Full Report
In March 2026, the commercial real estate finance company Berkadia was the target of a ShinyHunters "pay or leak" extortion campaign. The group subsequently published data they alleged was taken from Berkadia's Salesforce instance, including over 300k unique email addresses as well as names, physical addresses and phone numbers, among other data.
Analysis Summary
# Incident Report: ShinyHunters Extortion of Berkadia
## Executive Summary
In March 2026, Berkadia, a commercial real estate finance firm, fell victim to a "pay or leak" extortion campaign orchestrated by the threat actor group ShinyHunters. The incident resulted in the exfiltration and subsequent publication of data associated with over 305,000 accounts, allegedly sourced from the company's Salesforce instance.
## Incident Details
- **Discovery Date:** June 15, 2026 (Public disclosure/HIBP integration)
- **Incident Date:** March 2026
- **Affected Organization:** Berkadia
- **Sector:** Commercial Real Estate Finance
- **Geography:** United States
## Timeline of Events
### Initial Access
- **Date/Time:** March 2026
- **Vector:** Targeted exploitation of cloud-based CRM (Salesforce)
- **Details:** Attackers targeted Berkadia's Salesforce instance to retrieve sensitive client and employee data.
### Lateral Movement
- **Details:** Specific lateral movement details were not disclosed; however, the threat actors successfully pivoted from initial entry to data repositories containing PII.
### Data Exfiltration/Impact
- **Details:** ShinyHunters exfiltrated a database containing roughly 305,200 unique records. After Berkadia likely refused to meet extortion demands, the group published the dataset online.
### Detection & Response
- **How it was discovered:** Discovery occurred via threat actor communications on social media (X/Twitter) and subsequent data leaks.
- **Response actions taken:** The data was eventually indexed by "Have I Been Pwned" to notify affected individuals.
## Attack Methodology
- **Initial Access:** Potential credential stuffing, session hijacking, or exploitation of misconfigured Salesforce permissions.
- **Persistence:** Not disclosed.
- **Privilege Escalation:** Likely utilized high-privilege API keys or administrative credentials to access the broad CRM database.
- **Defense Evasion:** Not disclosed.
- **Credential Access:** Targeting of Salesforce-specific credentials or tokens.
- **Discovery:** Cloud environment reconnaissance for data-rich instances.
- **Lateral Movement:** Cloud-to-SaaS movement.
- **Collection:** Bulk export of CRM contact objects.
- **Exfiltration:** Transfer of data to attacker-controlled infrastructure for extortion purposes.
- **Impact:** Financial extortion and public data leak.
## Impact Assessment
- **Financial:** Potential regulatory fines and costs associated with credit monitoring for over 300k individuals.

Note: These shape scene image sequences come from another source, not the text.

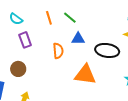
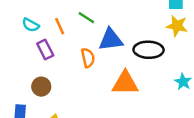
orange line: (49, 18) -> (60, 26), moved
green line: (70, 18) -> (86, 18), moved
blue triangle: (78, 39) -> (111, 40), size x1.5

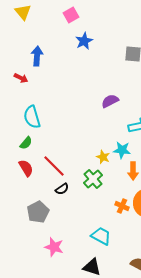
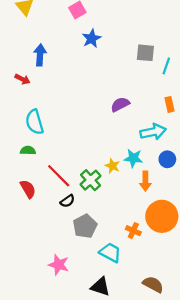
green semicircle: (26, 143) -> (28, 150), turned -128
red semicircle: (26, 168) -> (28, 189), moved
green cross: (93, 179) -> (90, 180), moved
orange cross: (122, 206) -> (133, 231), moved
gray pentagon: (38, 212) -> (85, 226), moved

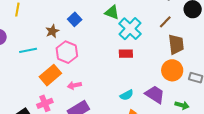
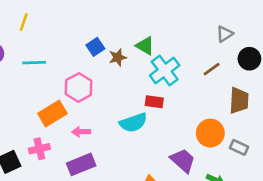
brown star: (52, 31) -> (118, 57), moved
brown trapezoid: (176, 44) -> (239, 100), moved
cyan line: (28, 50) -> (34, 63), moved
cyan semicircle: (127, 95) -> (133, 123), moved, size x1.5

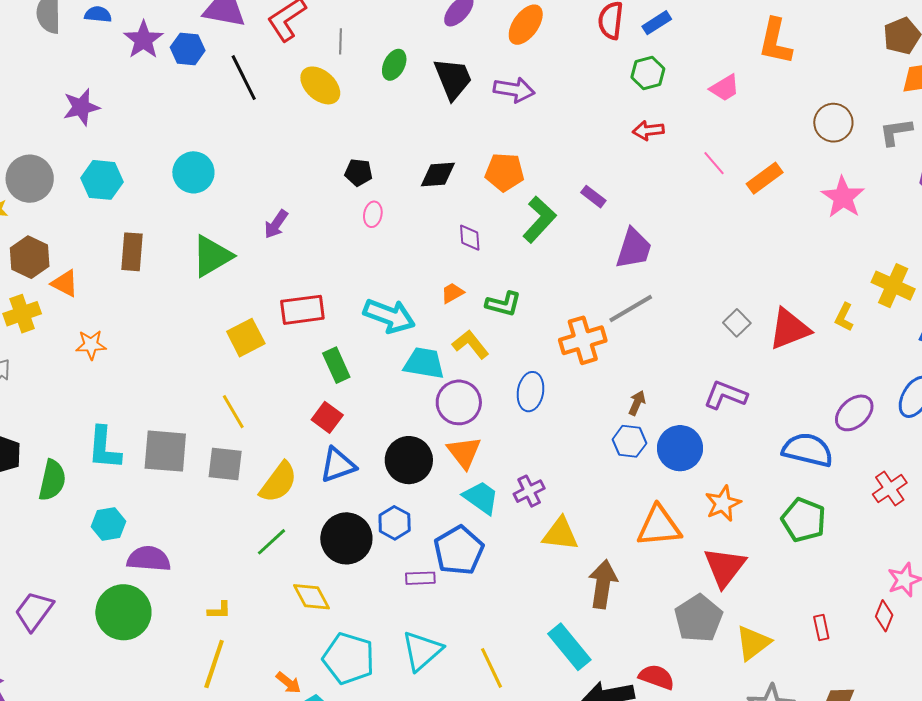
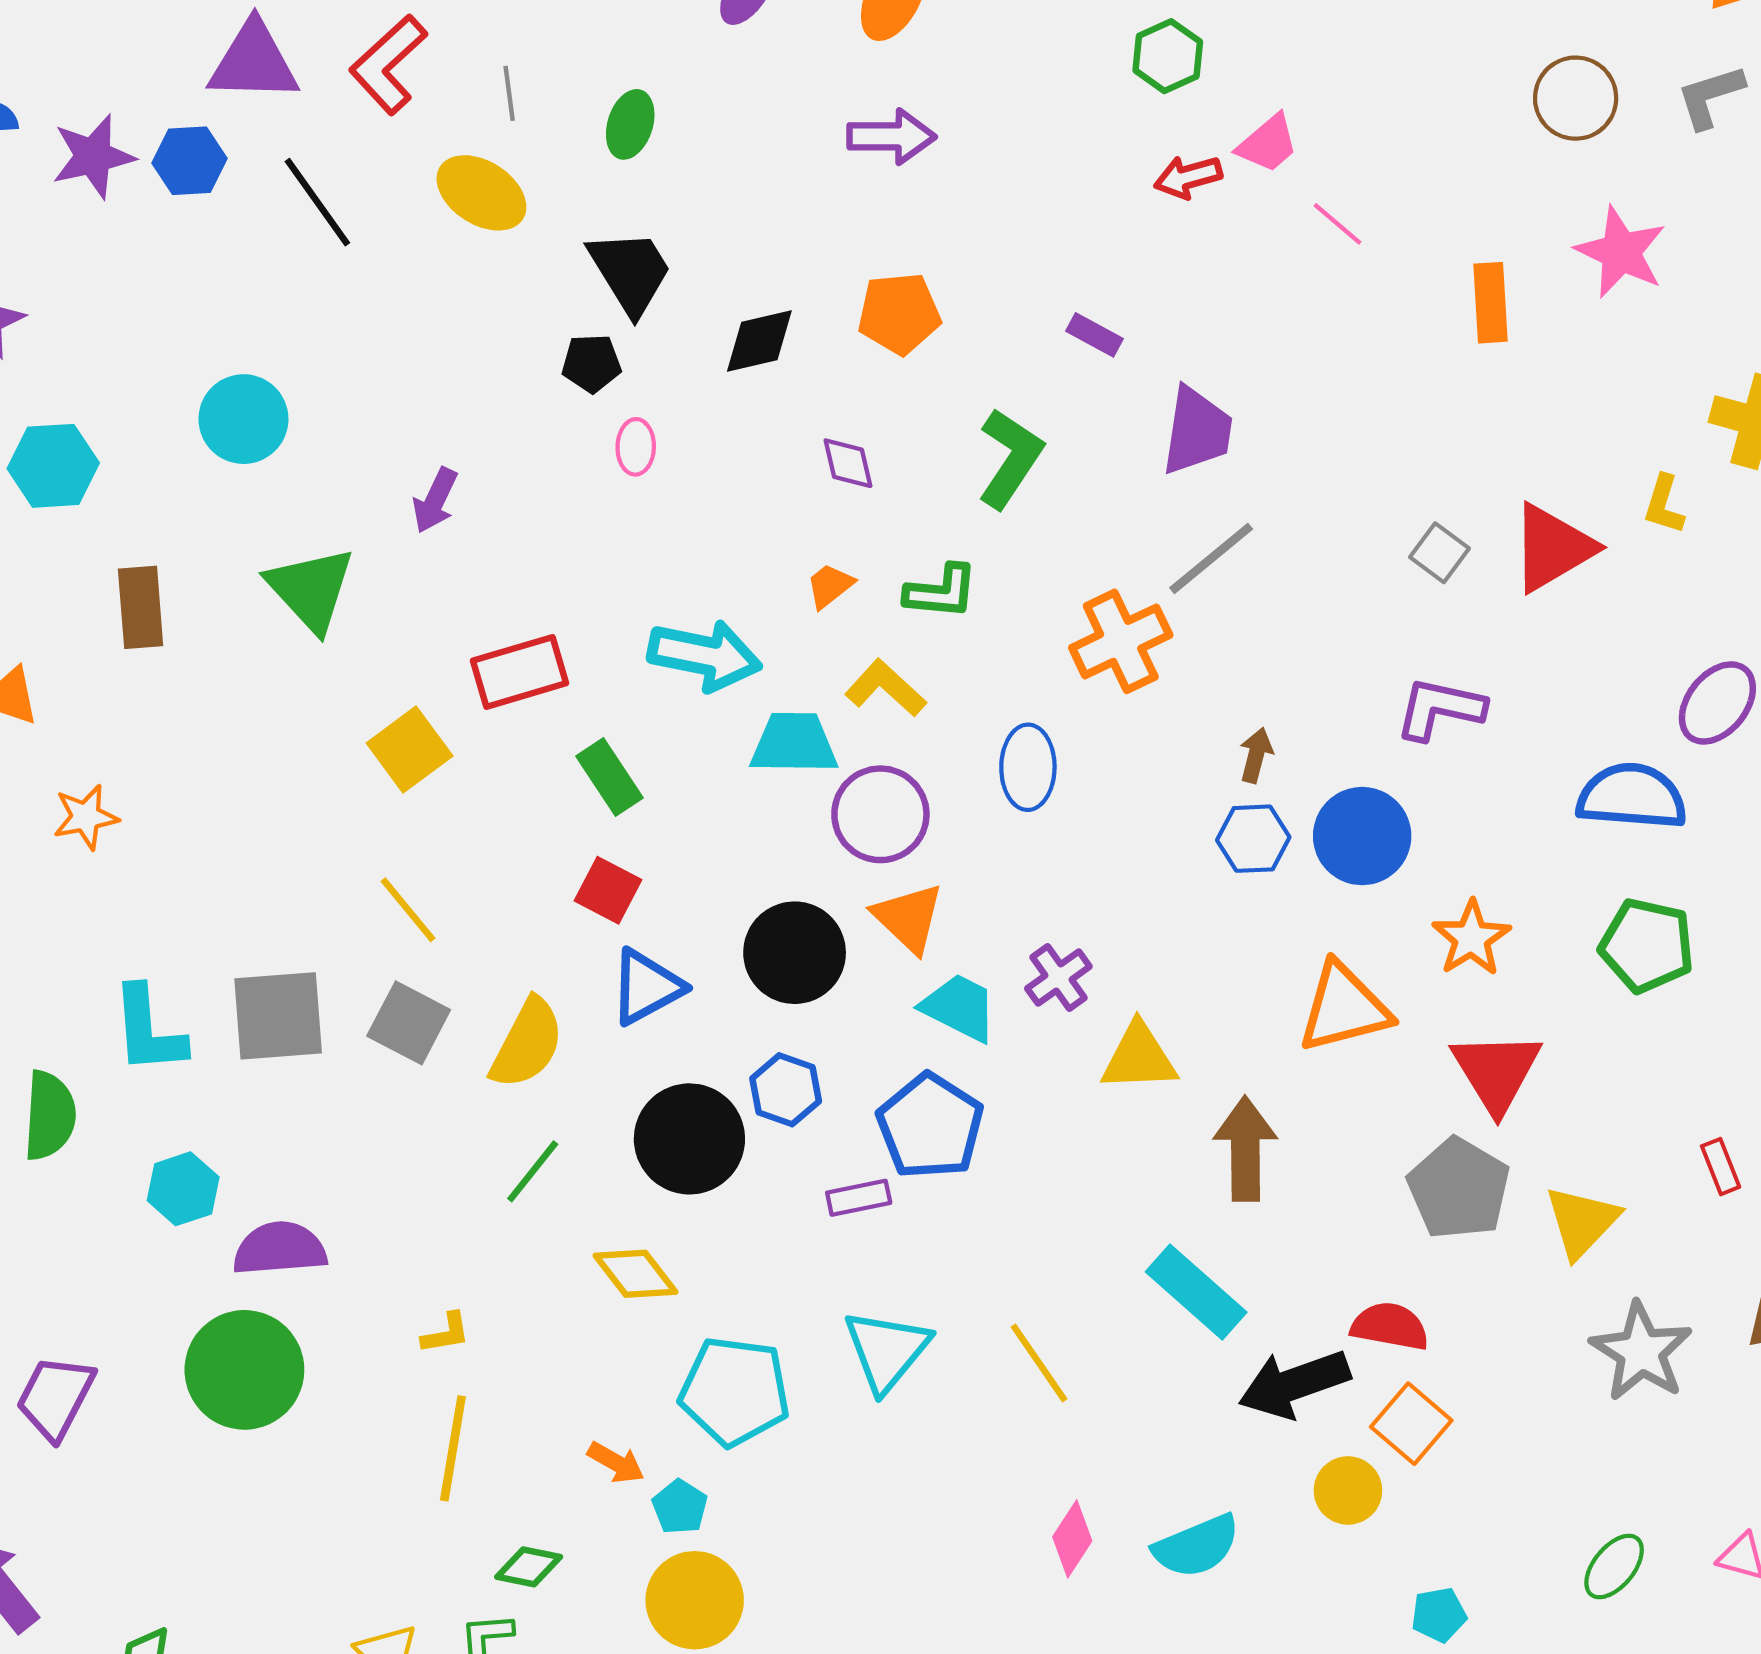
purple star: (143, 40) -> (93, 156), turned 30
black trapezoid: (453, 79) -> (630, 272), moved
pink trapezoid: (725, 88) -> (1268, 144), moved
orange rectangle: (765, 178) -> (1491, 303), moved, turned -48
green L-shape: (539, 219) -> (1010, 458), moved
green triangle: (212, 256) -> (311, 589), turned -33
gray square: (225, 464) -> (409, 1023), turned 30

- **Data Breach:** Compromise of 305,200 accounts including email addresses, names, employer details, phone numbers, and physical addresses.
- **Operational:** Disruption due to incident response and remediation of cloud security configurations.
- **Reputational:** High; sensitive financial client data was made public by a well-known extortion group.
## Indicators of Compromise
- **Network indicators:** N/A (Cloud-side exfiltration).
- **File indicators:** N/A (Database export).
- **Behavioral indicators:** Unusual API call volume originating from non-standard IP ranges or at atypical times; unauthorized bulk export requests within Salesforce.
## Response Actions
- **Containment measures:** Review and revocation of compromised Salesforce API keys and user credentials.
- **Eradication steps:** Audit of Salesforce permission sets and third-party integrations.
- **Recovery actions:** Notification of affected parties and integration with breach notification services like HIBP.
## Lessons Learned
- **Key takeaways:** SaaS platforms like Salesforce require the same level of security scrutiny as on-premise infrastructure.
- **What could have been done better:** Implementation of stricter IP whitelisting for CRM access and more robust monitoring for bulk data exports might have alerted the organization before the total data volume was exfiltrated.
## Recommendations
- **MFA Implementation:** Ensure Multi-Factor Authentication (MFA) is strictly enforced for all Salesforce users and administrative accounts.
- **Least Privilege:** Conduct a "Least Privilege" audit of Salesforce permissions to ensure users cannot export large datasets without authorization.
- **CASB Deployment:** Implement a Cloud Access Security Broker (CASB) to monitor and block anomalous data transfers from SaaS applications.
- **Credential Hygiene:** Use password managers and enforce frequent rotation of service account tokens.